Drummond's Pond, or the Lake of the Dismal Swamp, is a dark and lonely tarn that lies in the centre of this noted Virginia morass. It is, in a century-old tradition, the Styx of two unhappy ghosts that await the end of time to pass its confines and enjoy the sunshine of serener worlds. A young woman of a family that had settled near this marsh died of a fever caused by its malarial exhalations, and was buried near the swamp. The young man to whom she was betrothed felt her loss so keenly that for days he neither ate nor slept, and at last broke down in mind and body. He recovered a measure of physical health, after a time, but his reason was hopelessly lost.

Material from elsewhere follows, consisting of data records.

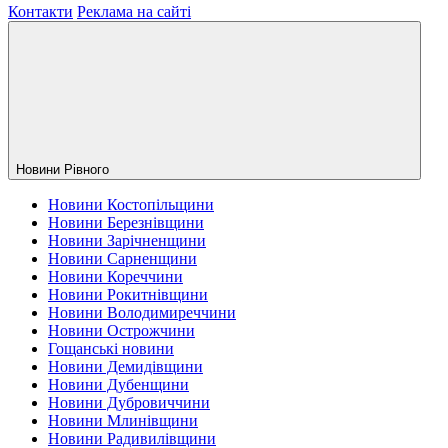
Контакти
Реклама на сайті
Новини Рiвного
Новини Костопільщини
Новини Березнівщини
Новини Зарічненщини
Новини Сарненщини
Новини Кореччини
Новини Рокитнівщини
Новини Володимиреччини
Новини Острожчини
Гощанські новини
Новини Демидівщини
Новини Дубенщини
Новини Дубровиччини
Новини Млинівщини
Новини Радивилівщини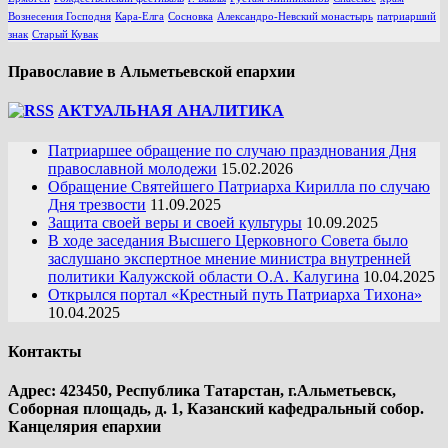
Вознесения Господня
Кара-Елга
Сосновка
Александро-Невский монастырь
патриарший
знак
Старый Кувак
Православие в Альметьевской епархии
АКТУАЛЬНАЯ АНАЛИТИКА
Патриаршее обращение по случаю празднования Дня
православной молодежи
15.02.2026
Обращение Святейшего Патриарха Кирилла по случаю
Дня трезвости
11.09.2025
Защита своей веры и своей культуры
10.09.2025
В ходе заседания Высшего Церковного Совета было
заслушано экспертное мнение министра внутренней
политики Калужской области О.А. Калугина
10.04.2025
Открылся портал «Крестный путь Патриарха Тихона»
10.04.2025
Контакты
Адрес: 423450, Республика Татарстан, г.Альметьевск,
Соборная площадь, д. 1, Казанский кафедральный собор.
Канцелярия епархии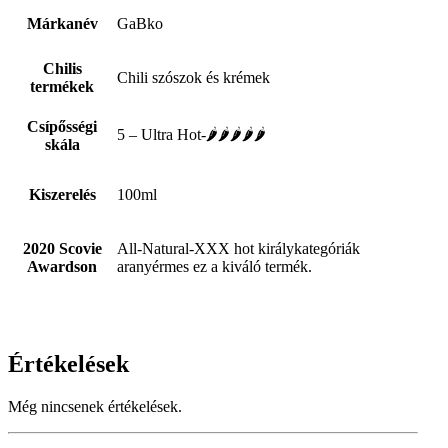
Márkanév
GaBko
Chilis
Chili szószok és krémek
termékek
Csípősségi
5 – Ultra Hot-🌶🌶🌶🌶🌶
skála
Kiszerelés
100ml
2020 Scovie
All-Natural-XXX hot királykategóriák
Awardson
aranyérmes ez a kiváló termék.
Értékelések
Még nincsenek értékelések.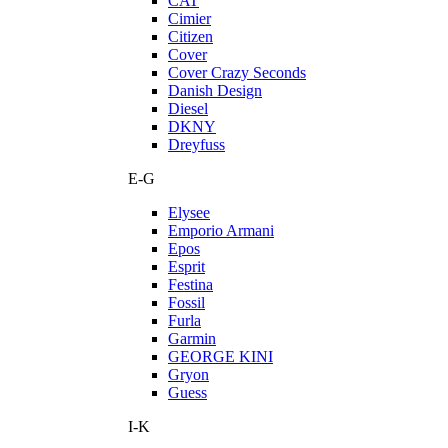
CAT
Cimier
Citizen
Cover
Cover Crazy Seconds
Danish Design
Diesel
DKNY
Dreyfuss
E-G
Elysee
Emporio Armani
Epos
Esprit
Festina
Fossil
Furla
Garmin
GEORGE KINI
Gryon
Guess
I-K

It was his hallucination that the girl was not dead, but had been exiled to the lonely reaches of this watery wilderness. He was heard to mutter, "I'll find her, and when Death comes I'll hide her in the hollow of a cypress until he passes on." Evading restraint, he plunged into the fen, and for some days he wandered there, eating berries, sleeping on tussocks of grass, with water-snakes crawling over him and poisonous plants shedding their baneful dew on his flesh. He came to the lake at last. A will-o'the-wisp played along the surface. "'Tis she!" he cried. "I see her, standing in the light." Hastily fashioning a raft of cypress boughs he floated it and pushed toward the centre of the pond, but the eagerness of his efforts and the rising of a wind dismembered the frail platform, and he fell into the black water to rise no more. But often, in the night, is seen the wraith of a canoe, with a fire-fly lamp burning on its prow, restlessly urged to and fro by two figures that seem to be vainly searching for an exit from the place, and that are believed to be those of the maiden and her lover.